China is leading from the front. The country already began pilot trials for its retail CBDC in 2020, and is better-progressed compared with other jurisdictions in Asia-Pacific. Just last month, the People's Bank of China (PBOC) outlawed all crypto-related activities. In part, we believe this measure to thwart cryptocurrencies is likely to facilitate a smoother pathway for the proposed launch of the digital renminbi in China. We don't see signs yet that other major central banks in the region will follow this move which, in China's case, was preceded by a number of public warnings against digital tokens.
In this evolving phase, the future credit impact on Asia-Pacific banks seems to hinge upon the design and end objective that central banks are chasing. Transition to reality for central banks is a work-in-progress. Some tough choices are on the cards for central banks as models evolve.
CBDC Models Face Diverse Driving Forces
The underlying architecture or design of CBDCs will depend mainly on the function that central banks aim to achieve. Outside of Asia-Pacific, for example, Sweden observed a persistent decline in use of banknotes and coins and increases in digital forms of payments. By way of response, the Swedish central bank aims to offer e-krona to the general public since many households and companies have begun to no longer accept cash as a means of payment
In Asia-Pacific developed markets, approaches are diverse and well-progressed. In tech-hub Singapore, the monetary authority recently concluded its five-year digital currency project. Collaborations abound elsewhere including in separate multi-country projects in Japan and Hong Kong, and in Australia, where the central bank is partnering with two major Australian banks and the U.S. developer of the Ethereum blockchain.

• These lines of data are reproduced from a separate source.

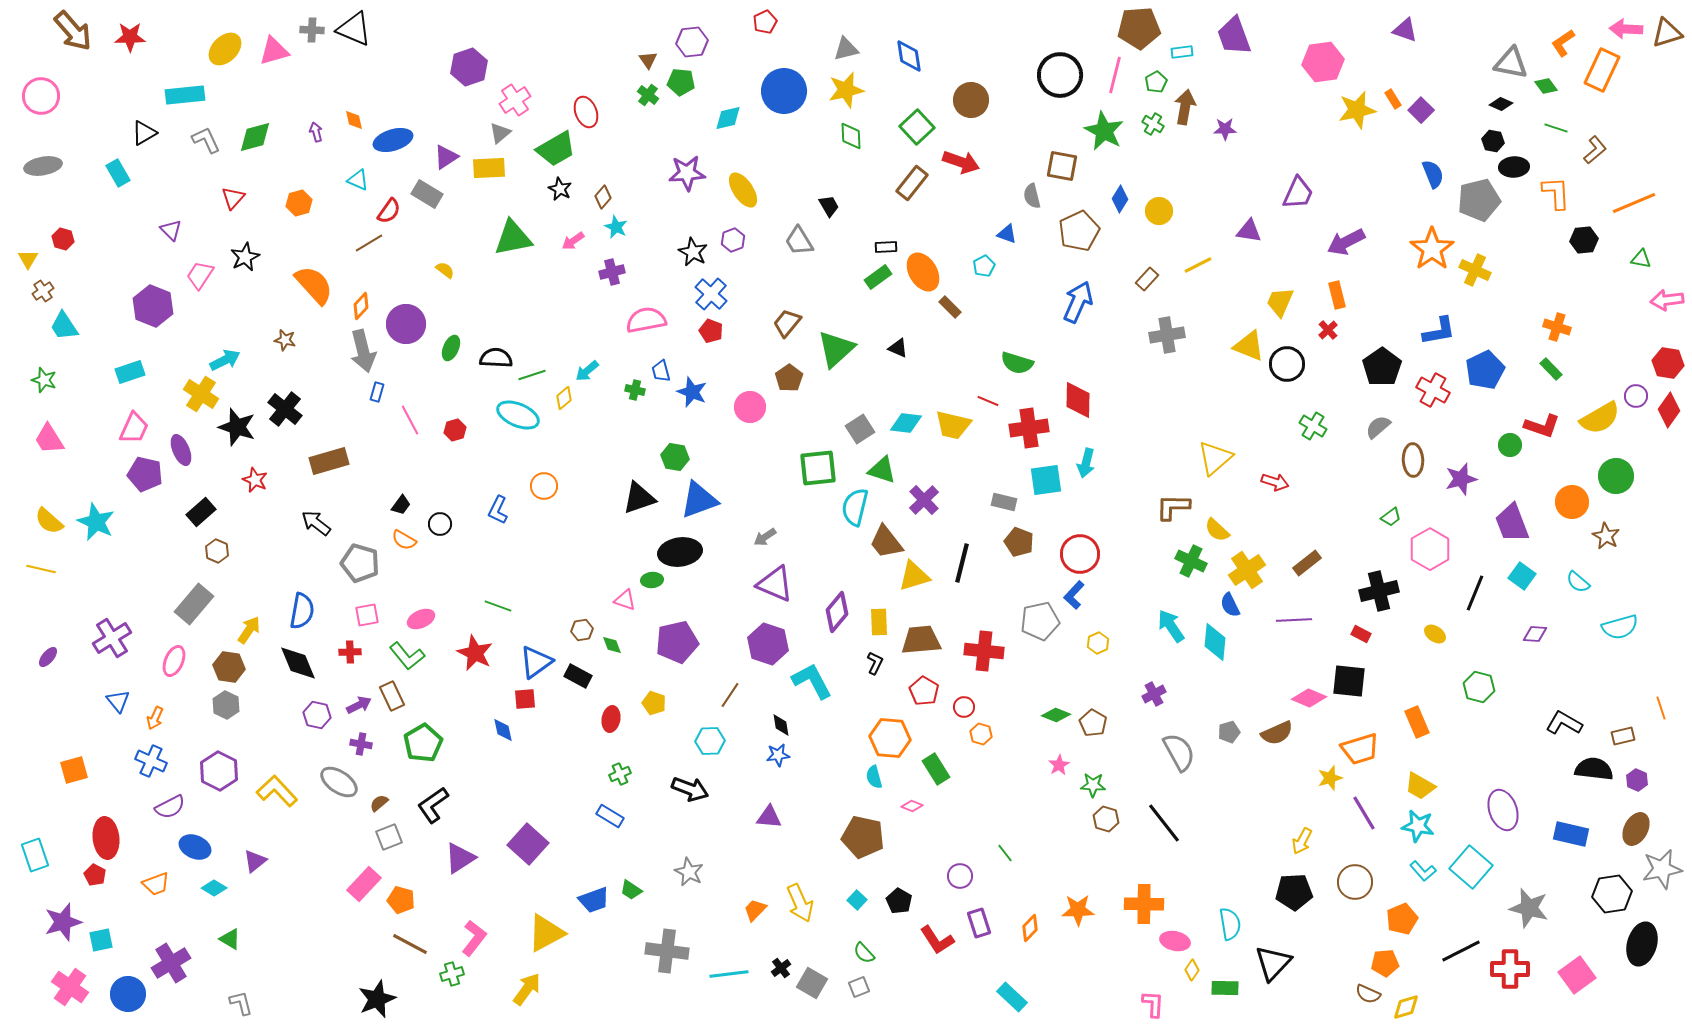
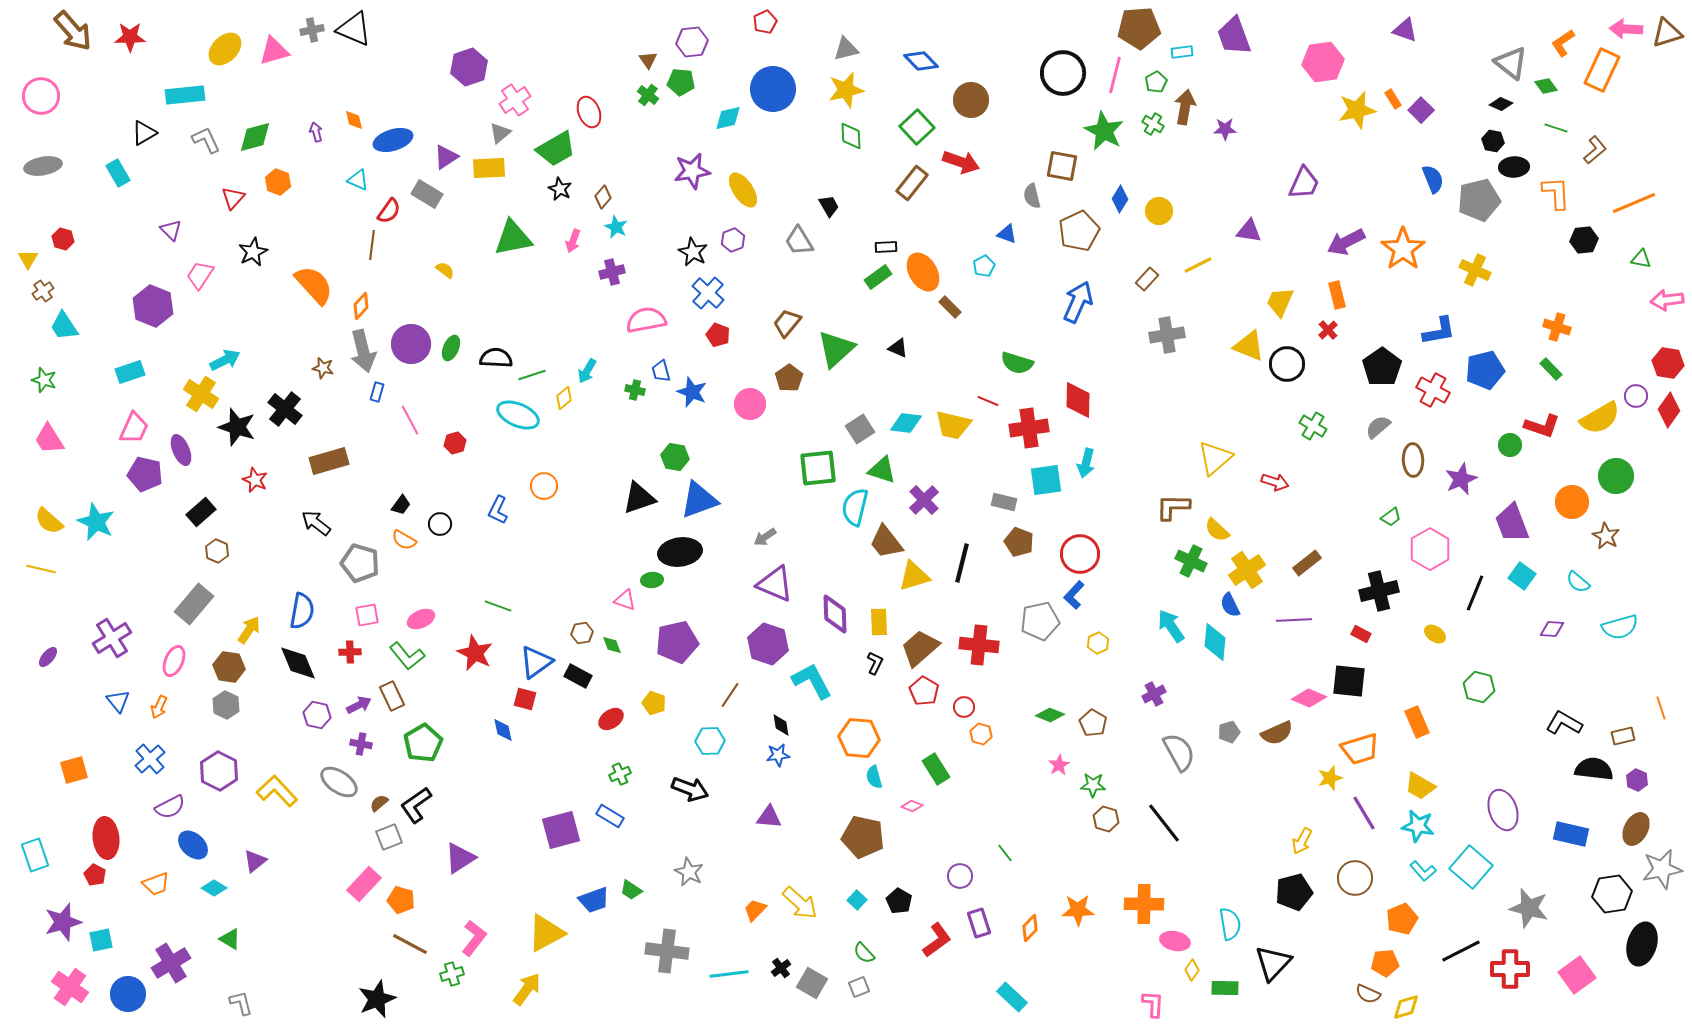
gray cross at (312, 30): rotated 15 degrees counterclockwise
blue diamond at (909, 56): moved 12 px right, 5 px down; rotated 36 degrees counterclockwise
gray triangle at (1511, 63): rotated 27 degrees clockwise
black circle at (1060, 75): moved 3 px right, 2 px up
blue circle at (784, 91): moved 11 px left, 2 px up
red ellipse at (586, 112): moved 3 px right
purple star at (687, 173): moved 5 px right, 2 px up; rotated 6 degrees counterclockwise
blue semicircle at (1433, 174): moved 5 px down
purple trapezoid at (1298, 193): moved 6 px right, 10 px up
orange hexagon at (299, 203): moved 21 px left, 21 px up; rotated 25 degrees counterclockwise
pink arrow at (573, 241): rotated 35 degrees counterclockwise
brown line at (369, 243): moved 3 px right, 2 px down; rotated 52 degrees counterclockwise
orange star at (1432, 249): moved 29 px left
black star at (245, 257): moved 8 px right, 5 px up
blue cross at (711, 294): moved 3 px left, 1 px up
purple circle at (406, 324): moved 5 px right, 20 px down
red pentagon at (711, 331): moved 7 px right, 4 px down
brown star at (285, 340): moved 38 px right, 28 px down
blue pentagon at (1485, 370): rotated 12 degrees clockwise
cyan arrow at (587, 371): rotated 20 degrees counterclockwise
pink circle at (750, 407): moved 3 px up
red hexagon at (455, 430): moved 13 px down
purple star at (1461, 479): rotated 8 degrees counterclockwise
purple diamond at (837, 612): moved 2 px left, 2 px down; rotated 42 degrees counterclockwise
brown hexagon at (582, 630): moved 3 px down
purple diamond at (1535, 634): moved 17 px right, 5 px up
brown trapezoid at (921, 640): moved 1 px left, 8 px down; rotated 36 degrees counterclockwise
red cross at (984, 651): moved 5 px left, 6 px up
red square at (525, 699): rotated 20 degrees clockwise
green diamond at (1056, 715): moved 6 px left
orange arrow at (155, 718): moved 4 px right, 11 px up
red ellipse at (611, 719): rotated 45 degrees clockwise
orange hexagon at (890, 738): moved 31 px left
blue cross at (151, 761): moved 1 px left, 2 px up; rotated 24 degrees clockwise
black L-shape at (433, 805): moved 17 px left
purple square at (528, 844): moved 33 px right, 14 px up; rotated 33 degrees clockwise
blue ellipse at (195, 847): moved 2 px left, 2 px up; rotated 20 degrees clockwise
brown circle at (1355, 882): moved 4 px up
black pentagon at (1294, 892): rotated 12 degrees counterclockwise
yellow arrow at (800, 903): rotated 24 degrees counterclockwise
red L-shape at (937, 940): rotated 93 degrees counterclockwise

In many emerging market banking sectors in Asia-Pacific, cash in circulation continues to be high despite the rise in digital payments. This is due in part to these markets, including China and India, housing a large chunk of the world's underbanked population. We believe central banks in the region's emerging markets may tend toward a model that assists in providing inclusive access to the underbanked or unbanked population. The model and technology employed will also need to consider hindrances, however, such as low internet and mobile phone penetration and potential power outages. This could pose challenges for expansion, especially in rural areas.
As CBDCs evolve, we believe access to these digital instruments will most likely be via big banks in the main, both in developed and emerging markets across Asia-Pacific. This is because big banks can best afford development costs, and to various extents may participate and collaborate with public authorities and other parties in the development process.

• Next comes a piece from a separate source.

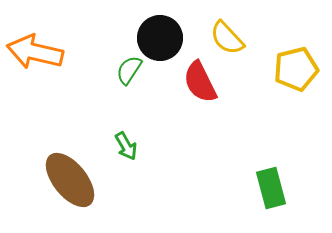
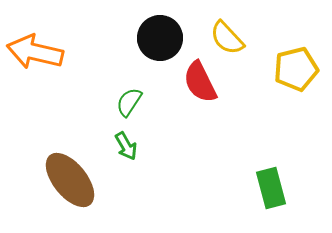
green semicircle: moved 32 px down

In jurisdictions where existing payments infrastructure is already at advanced stages, central banks may be more likely to explore models that could seamlessly integrate with, and complement the existing infrastructures. Many banking systems are collaborating regionally and globally to explore models to achieve faster and cheaper cross-border payments.
CBDCs could strengthen public authorities control over fiscal policy, for example by making benefits payments direct to end-users allowing more precise benefit allocations, and by facilitating closer oversight compared with cash. Our current view is that CBDCs would not, for the foreseeable future, be likely to replace cash, but would act as an additional tool for its provision to the public. The extent to which stronger control over fiscal policy may be beneficial to the economy is unclear, noting that commercial banks are the long-established intermediaries between savers and borrowers, and between public authorities and benefit-recipients. Ultimately, weaker banks would likely be unhelpful for the economy.

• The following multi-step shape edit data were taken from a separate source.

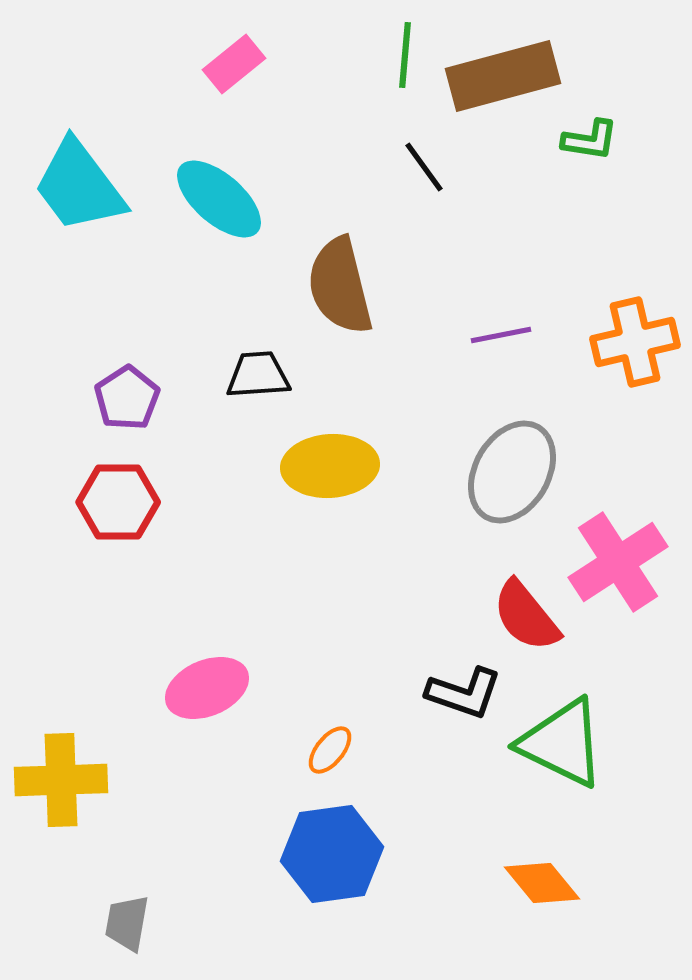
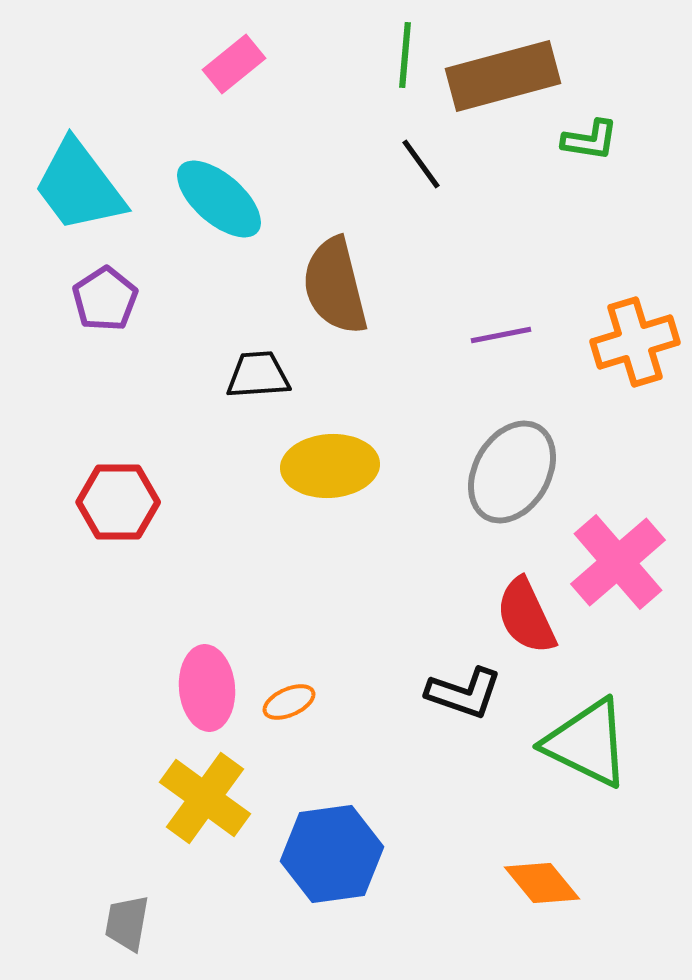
black line: moved 3 px left, 3 px up
brown semicircle: moved 5 px left
orange cross: rotated 4 degrees counterclockwise
purple pentagon: moved 22 px left, 99 px up
pink cross: rotated 8 degrees counterclockwise
red semicircle: rotated 14 degrees clockwise
pink ellipse: rotated 72 degrees counterclockwise
green triangle: moved 25 px right
orange ellipse: moved 41 px left, 48 px up; rotated 27 degrees clockwise
yellow cross: moved 144 px right, 18 px down; rotated 38 degrees clockwise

Banks Will Likely Remain Integral To Financial Services
A widespread adoption of CBDCs has the potential to change the dynamics for the future of banking. The risk of banks being disintermediated in the next one to two years seems unlikely. Because CBDCs are currency, and assuming they will not pay interest, their influence on bank deposits may be limited, under normal circumstances. The impact may be more pronounced on low-cost transactional deposits, and also in the current ultra-low interest rates environment where returns for savers is low.
We believe the choice of design for CBDCs will be heavily influenced by the paramount objective of keeping financial stability. Central banks will ultimately want to avoid significant disruption, and avoid unintended consequences.
While a less-likely possibility at this stage, we believe that an all-out disintermediated CBDC model has the most potential to negatively impact bank ratings. Should material disruption to deposit and funding markets occur, or meaningful changes to competitive dynamics influencing the banking landscape, then this would likely weaken the credit standing of banks and could contribute to negative rating momentum. Banks' business positions, funding, and earnings could be disrupted, to varying degrees. Banks could lose market share, particularly less-sophisticated banks or payment firms that can't keep up. And growth in net interest income may be stymied.
Further, we believe that even a hybrid model - or a similar "middle-of-the-road" model solution--where monies are held by central banks rather than banks themselves--could potentially be problematic for banks. The impact from CBDCs on potential government support for systemically important banks across Asia-Pacific is uncertain and too early to predict.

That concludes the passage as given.